Exercise objective
Exact transcription of the data below is required, without the images.

The data
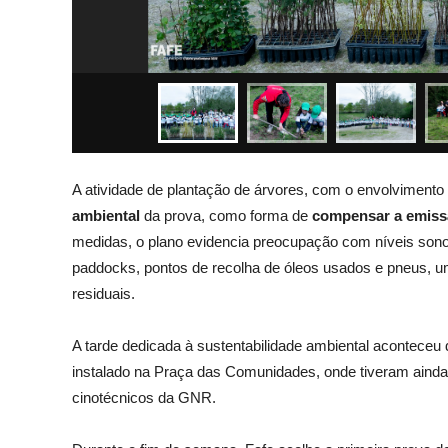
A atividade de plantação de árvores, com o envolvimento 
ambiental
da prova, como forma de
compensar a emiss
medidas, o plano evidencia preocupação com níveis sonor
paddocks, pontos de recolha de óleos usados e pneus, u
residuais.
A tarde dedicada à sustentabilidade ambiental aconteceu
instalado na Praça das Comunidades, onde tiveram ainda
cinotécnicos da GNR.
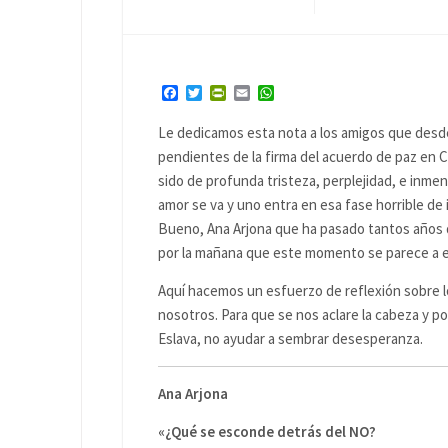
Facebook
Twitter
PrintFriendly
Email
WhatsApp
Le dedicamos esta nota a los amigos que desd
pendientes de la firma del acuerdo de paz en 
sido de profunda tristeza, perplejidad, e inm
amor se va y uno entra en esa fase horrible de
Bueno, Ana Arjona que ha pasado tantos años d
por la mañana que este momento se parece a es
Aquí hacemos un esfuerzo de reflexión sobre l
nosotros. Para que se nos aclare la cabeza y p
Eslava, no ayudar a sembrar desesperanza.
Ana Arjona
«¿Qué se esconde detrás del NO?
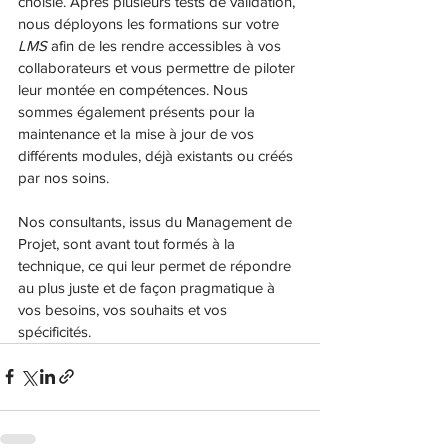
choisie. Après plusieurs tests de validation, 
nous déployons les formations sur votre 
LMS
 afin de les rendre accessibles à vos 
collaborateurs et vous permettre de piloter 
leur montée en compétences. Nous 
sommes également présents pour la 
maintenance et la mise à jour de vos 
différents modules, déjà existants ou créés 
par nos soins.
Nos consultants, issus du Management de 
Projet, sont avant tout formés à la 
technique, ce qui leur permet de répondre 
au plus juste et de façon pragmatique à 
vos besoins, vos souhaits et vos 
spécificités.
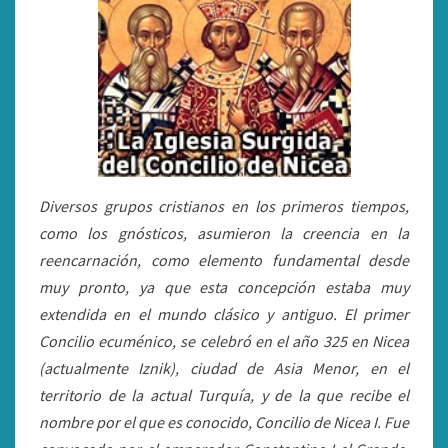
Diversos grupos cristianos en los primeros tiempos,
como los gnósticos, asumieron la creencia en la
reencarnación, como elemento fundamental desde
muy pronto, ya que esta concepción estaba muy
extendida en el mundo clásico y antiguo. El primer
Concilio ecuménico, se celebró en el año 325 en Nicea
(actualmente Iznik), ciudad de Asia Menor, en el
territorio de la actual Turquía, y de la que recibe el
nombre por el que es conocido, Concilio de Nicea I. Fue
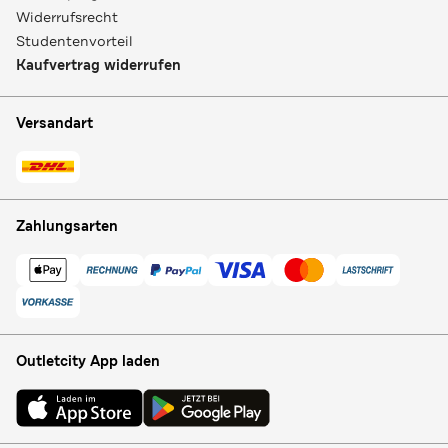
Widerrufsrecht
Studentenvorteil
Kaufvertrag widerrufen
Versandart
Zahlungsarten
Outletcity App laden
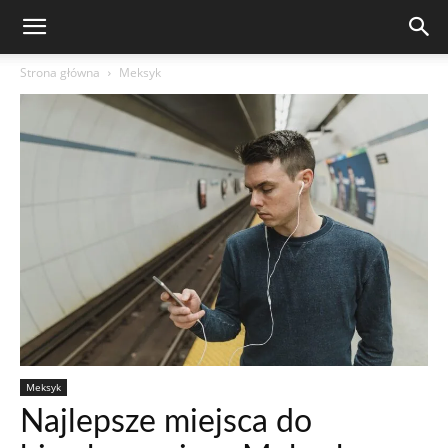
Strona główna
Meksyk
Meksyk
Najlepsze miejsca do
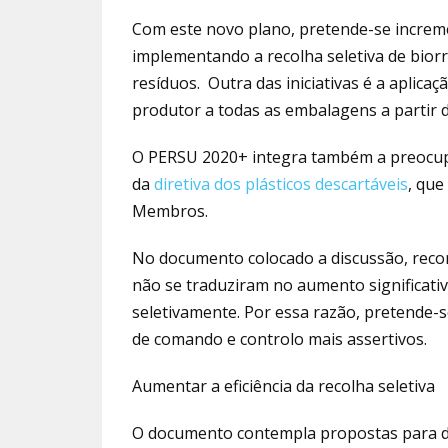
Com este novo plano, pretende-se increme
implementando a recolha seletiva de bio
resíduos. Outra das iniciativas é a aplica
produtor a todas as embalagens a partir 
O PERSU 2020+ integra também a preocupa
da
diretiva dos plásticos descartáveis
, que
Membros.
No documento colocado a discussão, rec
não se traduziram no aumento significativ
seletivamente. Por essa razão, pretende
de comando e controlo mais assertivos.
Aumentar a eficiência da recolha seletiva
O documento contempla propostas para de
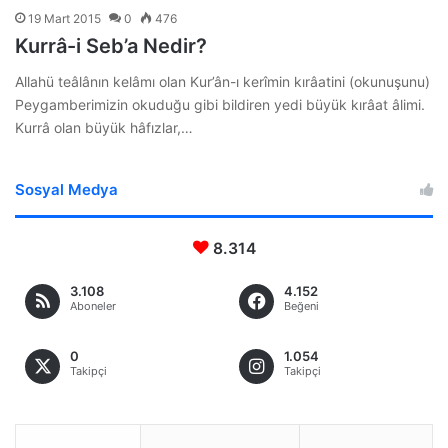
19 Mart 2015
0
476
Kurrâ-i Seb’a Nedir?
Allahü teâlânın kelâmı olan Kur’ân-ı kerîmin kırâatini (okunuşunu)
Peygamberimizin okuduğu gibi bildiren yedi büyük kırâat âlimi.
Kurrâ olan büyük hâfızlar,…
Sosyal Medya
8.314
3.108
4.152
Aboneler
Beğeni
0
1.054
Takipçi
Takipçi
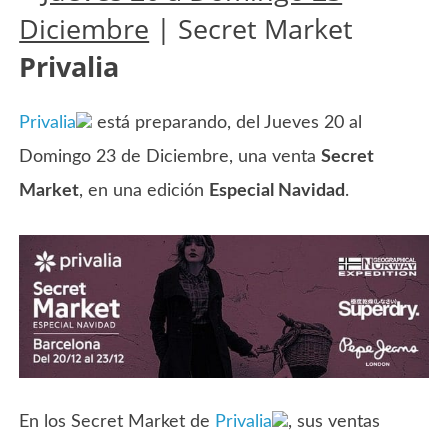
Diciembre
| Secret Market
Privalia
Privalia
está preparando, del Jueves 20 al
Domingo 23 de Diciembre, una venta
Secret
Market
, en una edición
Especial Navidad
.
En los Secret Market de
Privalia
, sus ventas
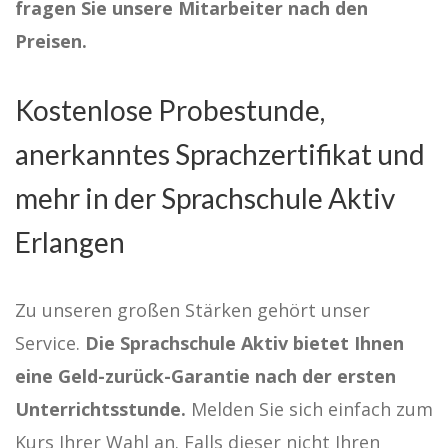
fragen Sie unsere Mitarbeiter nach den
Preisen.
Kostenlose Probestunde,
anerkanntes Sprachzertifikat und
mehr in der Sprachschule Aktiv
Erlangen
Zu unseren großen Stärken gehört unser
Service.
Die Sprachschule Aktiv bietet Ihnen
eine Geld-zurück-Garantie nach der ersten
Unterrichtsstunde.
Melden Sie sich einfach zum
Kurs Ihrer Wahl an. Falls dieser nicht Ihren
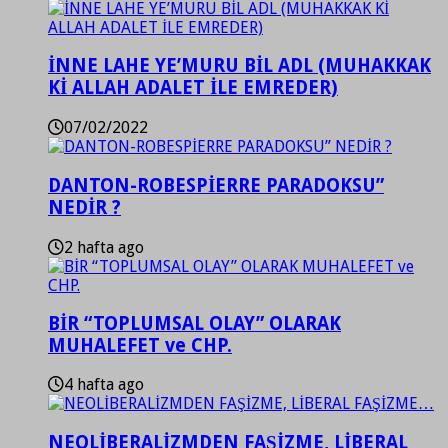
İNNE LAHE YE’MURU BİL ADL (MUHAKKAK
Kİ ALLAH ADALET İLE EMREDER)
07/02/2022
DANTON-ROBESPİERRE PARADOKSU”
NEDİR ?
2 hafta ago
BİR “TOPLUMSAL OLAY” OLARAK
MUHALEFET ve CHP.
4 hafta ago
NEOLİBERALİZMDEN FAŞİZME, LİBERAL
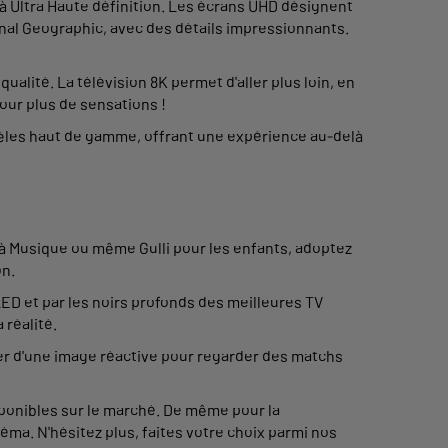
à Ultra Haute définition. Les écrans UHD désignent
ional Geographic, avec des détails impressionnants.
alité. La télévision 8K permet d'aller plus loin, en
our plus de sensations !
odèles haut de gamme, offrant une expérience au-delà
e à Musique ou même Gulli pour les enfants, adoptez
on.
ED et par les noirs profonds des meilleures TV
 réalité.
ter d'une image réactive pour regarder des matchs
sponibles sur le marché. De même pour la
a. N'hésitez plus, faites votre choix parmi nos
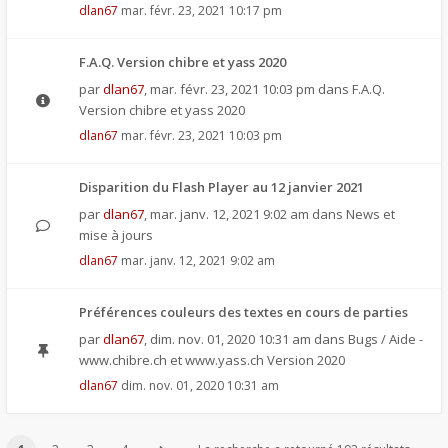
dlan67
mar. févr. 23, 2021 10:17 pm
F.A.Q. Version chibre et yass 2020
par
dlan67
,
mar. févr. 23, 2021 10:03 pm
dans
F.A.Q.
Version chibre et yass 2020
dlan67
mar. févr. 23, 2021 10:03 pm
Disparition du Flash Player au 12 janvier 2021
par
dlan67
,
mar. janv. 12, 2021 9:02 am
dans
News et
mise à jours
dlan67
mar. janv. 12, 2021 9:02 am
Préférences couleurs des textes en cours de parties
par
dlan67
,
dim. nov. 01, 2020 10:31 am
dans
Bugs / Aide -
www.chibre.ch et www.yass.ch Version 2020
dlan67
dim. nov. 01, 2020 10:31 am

Exercise response
A atividade de plantação de árvores, com o envolvimento 
ambiental
da prova, como forma de
compensar a emiss
medidas, o plano evidencia preocupação com níveis sonor
paddocks, pontos de recolha de óleos usados e pneus, u
residuais.
A tarde dedicada à sustentabilidade ambiental aconteceu
instalado na Praça das Comunidades, onde tiveram ainda
cinotécnicos da GNR.
Facebook
Twitter
PrintFriendly
Email
WhatsApp
Le dedicamos esta nota a los amigos que desd
pendientes de la firma del acuerdo de paz en 
sido de profunda tristeza, perplejidad, e inm
amor se va y uno entra en esa fase horrible de
Bueno, Ana Arjona que ha pasado tantos años d
por la mañana que este momento se parece a es
Aquí hacemos un esfuerzo de reflexión sobre l
nosotros. Para que se nos aclare la cabeza y p
Eslava, no ayudar a sembrar desesperanza.
Ana Arjona
«¿Qué se esconde detrás del NO?
choisie. Après plusieurs tests de validation, 
nous déployons les formations sur votre 
LMS
 afin de les rendre accessibles à vos 
collaborateurs et vous permettre de piloter 
leur montée en compétences. Nous 
sommes également présents pour la 
maintenance et la mise à jour de vos 
différents modules, déjà existants ou créés 
par nos soins.
Nos consultants, issus du Management de 
Projet, sont avant tout formés à la 
technique, ce qui leur permet de répondre 
au plus juste et de façon pragmatique à 
vos besoins, vos souhaits et vos 
spécificités.
Diversos grupos cristianos en los primeros tiempos,
como los gnósticos, asumieron la creencia en la
reencarnación, como elemento fundamental desde
muy pronto, ya que esta concepción estaba muy
extendida en el mundo clásico y antiguo. El primer
Concilio ecuménico, se celebró en el año 325 en Nicea
(actualmente Iznik), ciudad de Asia Menor, en el
territorio de la actual Turquía, y de la que recibe el
nombre por el que es conocido, Concilio de Nicea I. Fue
Widerrufsrecht
Studentenvorteil
Kaufvertrag widerrufen
Versandart
Zahlungsarten
Outletcity App laden
Strona główna
Meksyk
Meksyk
Najlepsze miejsca do
Com este novo plano, pretende-se increme
implementando a recolha seletiva de bio
resíduos. Outra das iniciativas é a aplica
produtor a todas as embalagens a partir 
O PERSU 2020+ integra também a preocupa
da
diretiva dos plásticos descartáveis
, que
Membros.
No documento colocado a discussão, rec
não se traduziram no aumento significativ
seletivamente. Por essa razão, pretende
de comando e controlo mais assertivos.
Aumentar a eficiência da recolha seletiva
O documento contempla propostas para de
19 Mart 2015
0
476
Kurrâ-i Seb’a Nedir?
Allahü teâlânın kelâmı olan Kur’ân-ı kerîmin kırâatini (okunuşunu)
Peygamberimizin okuduğu gibi bildiren yedi büyük kırâat âlimi.
Kurrâ olan büyük hâfızlar,…
Sosyal Medya
8.314
3.108
4.152
Aboneler
Beğeni
0
1.054
Takipçi
Takipçi
Diciembre
| Secret Market
Privalia
Privalia
está preparando, del Jueves 20 al
Domingo 23 de Diciembre, una venta
Secret
Market
, en una edición
Especial Navidad
.
En los Secret Market de
Privalia
, sus ventas
fragen Sie unsere Mitarbeiter nach den
Preisen.
Kostenlose Probestunde,
anerkanntes Sprachzertifikat und
mehr in der Sprachschule Aktiv
Erlangen
Zu unseren großen Stärken gehört unser
Service.
Die Sprachschule Aktiv bietet Ihnen
eine Geld-zurück-Garantie nach der ersten
Unterrichtsstunde.
Melden Sie sich einfach zum
Kurs Ihrer Wahl an. Falls dieser nicht Ihren
İNNE LAHE YE’MURU BİL ADL (MUHAKKAK
Kİ ALLAH ADALET İLE EMREDER)
07/02/2022
DANTON-ROBESPİERRE PARADOKSU”
NEDİR ?
2 hafta ago
BİR “TOPLUMSAL OLAY” OLARAK
MUHALEFET ve CHP.
4 hafta ago
NEOLİBERALİZMDEN FAŞİZME, LİBERAL
à Ultra Haute définition. Les écrans UHD désignent
ional Geographic, avec des détails impressionnants.
alité. La télévision 8K permet d'aller plus loin, en
our plus de sensations !
odèles haut de gamme, offrant une expérience au-delà
e à Musique ou même Gulli pour les enfants, adoptez
on.
ED et par les noirs profonds des meilleures TV
 réalité.
ter d'une image réactive pour regarder des matchs
sponibles sur le marché. De même pour la
a. N'hésitez plus, faites votre choix parmi nos
dlan67
mar. févr. 23, 2021 10:17 pm
F.A.Q. Version chibre et yass 2020
par
dlan67
,
mar. févr. 23, 2021 10:03 pm
dans
F.A.Q.
Version chibre et yass 2020
dlan67
mar. févr. 23, 2021 10:03 pm
Disparition du Flash Player au 12 janvier 2021
par
dlan67
,
mar. janv. 12, 2021 9:02 am
dans
News et
mise à jours
dlan67
mar. janv. 12, 2021 9:02 am
Préférences couleurs des textes en cours de parties
par
dlan67
,
dim. nov. 01, 2020 10:31 am
dans
Bugs / Aide -
www.chibre.ch et www.yass.ch Version 2020
dlan67
dim. nov. 01, 2020 10:31 am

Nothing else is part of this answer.